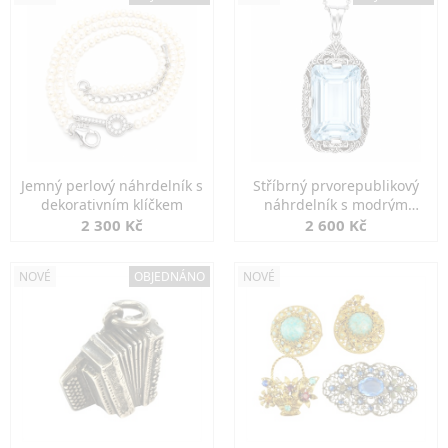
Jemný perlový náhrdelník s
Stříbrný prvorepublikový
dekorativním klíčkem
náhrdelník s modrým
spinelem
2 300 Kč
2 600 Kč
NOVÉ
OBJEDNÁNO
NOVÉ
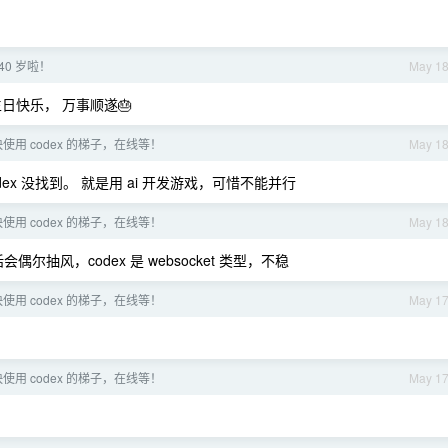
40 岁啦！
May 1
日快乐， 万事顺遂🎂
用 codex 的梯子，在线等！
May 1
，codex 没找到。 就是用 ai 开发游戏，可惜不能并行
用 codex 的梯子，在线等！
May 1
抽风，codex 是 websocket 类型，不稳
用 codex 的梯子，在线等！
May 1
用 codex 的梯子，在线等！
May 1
########
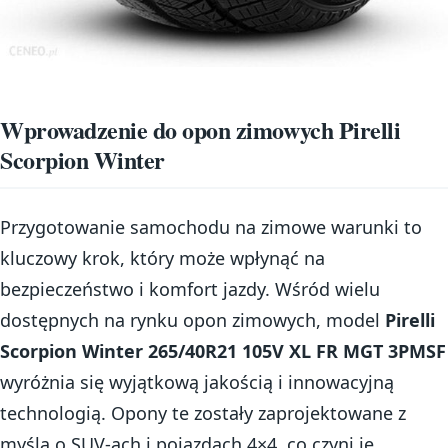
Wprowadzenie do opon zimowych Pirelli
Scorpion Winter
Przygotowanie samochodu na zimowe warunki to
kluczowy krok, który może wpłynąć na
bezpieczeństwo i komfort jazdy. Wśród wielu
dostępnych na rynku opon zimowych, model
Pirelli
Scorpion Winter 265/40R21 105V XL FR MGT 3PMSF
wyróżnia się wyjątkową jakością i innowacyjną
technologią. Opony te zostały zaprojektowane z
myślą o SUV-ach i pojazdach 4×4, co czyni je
########
Which lines of the records contain "Pirelli"? Show each of them.

Wprowadzenie do opon zimowych Pirelli
Pirelli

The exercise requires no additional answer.